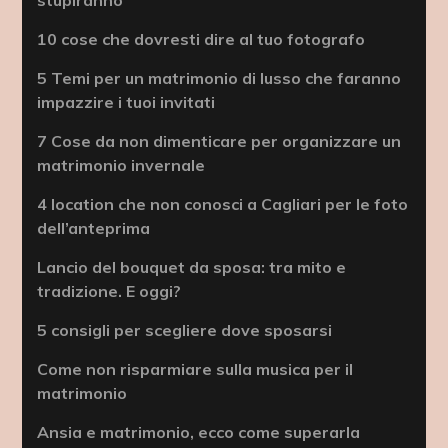
10 cose che dovresti dire al tuo fotografo
5 Temi per un matrimonio di lusso che faranno
impazzire i tuoi invitati
7 Cose da non dimenticare per organizzare un
matrimonio invernale
4 location che non conosci a Cagliari per le foto
dell’anteprima
Lancio del bouquet da sposa: tra mito e
tradizione. E oggi?
5 consigli per scegliere dove sposarsi
Come non risparmiare sulla musica per il
matrimonio
Ansia e matrimonio, ecco come superarla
- - -
**TASK GOAL**
The answer is each line from the entries above in which the word "matrimonio" occurs.

**OUTPUT FOR THIS EXERCISE**
5 Temi per un matrimonio di lusso che faranno
matrimonio invernale
matrimonio
Ansia e matrimonio, ecco come superarla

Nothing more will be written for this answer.